Australia’s 2.5 million smokers not jobless and dumb: research

Most Australian smokers are employed, in good health and have completed year 12, a study has found.

Most Australian smokers are employed, in good health and have completed year 12, a study has found. Photo: AAP

Australia’s 2.5 million daily smokers aren’t the jobless and dumb some would have them portrayed as and quit-smoking material needs to better reflect this, researchers say.

A first-of-its-kind national study released on Monday paints a clearer picture of how smoking affects the whole community.

About 70 per cent of daily smokers are in employment, about 76 per cent are in good physical and mental health and more than two-thirds completed year 12.

Men make up 60 per cent of smokers while 65 per cent live in major cities, and 92 per cent are non-Indigenous.

Previous studies have focused on the differences between smokers and non-smokers – highlighting worse health and lower socioeconomic status – but none had looked at who the smoking population was, study lead author Jessica Aw said.

“No other study nationally or internationally has sought to comprehensively understand this,” the Australian National University medical student said.

“Results from previous studies have described associations with smoking such as people who smoke are more likely to be living rurally, unemployed, uneducated, in poor mental health which can contribute to stigma.

“We now know the whole population of people who smoke are similar to the whole.”

The findings of the study, involving a nationally representative sample of 16,000 people using Australian Bureau of Statistics data, suggests the majority of smokers don’t “see themselves” in material and campaigns tackling tobacco.

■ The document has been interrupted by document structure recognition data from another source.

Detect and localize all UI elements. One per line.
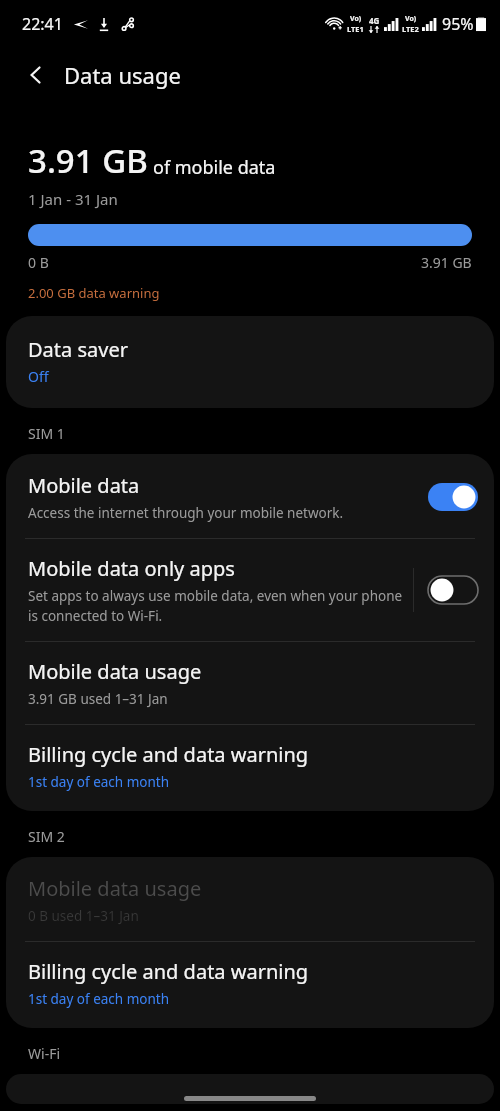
staticText: Billing cycle and data warning [28, 741, 309, 768]
button[interactable]: Mobile data [6, 454, 494, 538]
staticText: Off [28, 367, 49, 386]
staticText: 3.91 GB [421, 253, 472, 272]
button[interactable]: Billing cycle and data warning [6, 725, 494, 811]
button[interactable]: Toggle off [428, 576, 478, 604]
staticText: 1st day of each month [28, 773, 170, 791]
staticText: Mobile data usage [28, 658, 202, 685]
staticText: 22:41 [22, 13, 63, 35]
staticText: 4G [369, 15, 380, 26]
staticText: Data usage [64, 60, 181, 90]
staticText: Vo) [350, 14, 362, 24]
staticText: 0 B used 1–31 Jan [28, 907, 139, 925]
staticText: SIM 2 [28, 827, 65, 846]
staticText: LTE1 [347, 24, 364, 34]
button[interactable]: Mobile data usage [6, 642, 494, 724]
staticText: Data saver [28, 336, 128, 363]
staticText: 3.91 GB [28, 138, 148, 183]
staticText: Access the internet through your mobile … [28, 504, 344, 522]
staticText: 2.00 GB data warning [28, 284, 160, 302]
staticText: Vo) [405, 14, 417, 24]
button[interactable]: Data saver [6, 316, 494, 408]
staticText: Wi-Fi [28, 1044, 61, 1063]
staticText: Mobile data [28, 472, 140, 499]
button[interactable]: Back [14, 53, 58, 97]
staticText: 1st day of each month [28, 990, 170, 1008]
staticText: 95% [442, 13, 474, 35]
staticText: SIM 1 [28, 424, 65, 443]
button[interactable]: Mobile data only apps [28, 555, 413, 625]
button[interactable] [6, 1074, 494, 1104]
staticText: 0 B [28, 253, 49, 272]
staticText: Set apps to always use mobile data, even… [28, 587, 413, 625]
staticText: Billing cycle and data warning [28, 958, 309, 985]
staticText: Mobile data usage [28, 875, 202, 902]
staticText: LTE2 [402, 24, 419, 34]
staticText: 3.91 GB used 1–31 Jan [28, 690, 168, 708]
button[interactable]: Mobile data usage [6, 857, 494, 941]
button[interactable]: Billing cycle and data warning [6, 942, 494, 1028]
button[interactable]: Toggle on [428, 483, 478, 511]
staticText: of mobile data [153, 155, 276, 180]
staticText: Mobile data only apps [28, 555, 235, 582]
staticText: 1 Jan - 31 Jan [28, 189, 118, 209]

The researchers say health messaging needs to be both broad as well as specific to priority populations such as Indigenous people, while not framing it as an issue particular to one group.

“Smoking remains Australia’s leading cause of premature death and disability, so it’s vital that we better understand who smokes and the reasons why they do,” co-author Professor Emily Banks said.

“These findings should reduce unfair stigma around smoking and support evidence-based tobacco control measures.”

The findings are published in the Medical Journal of Australia.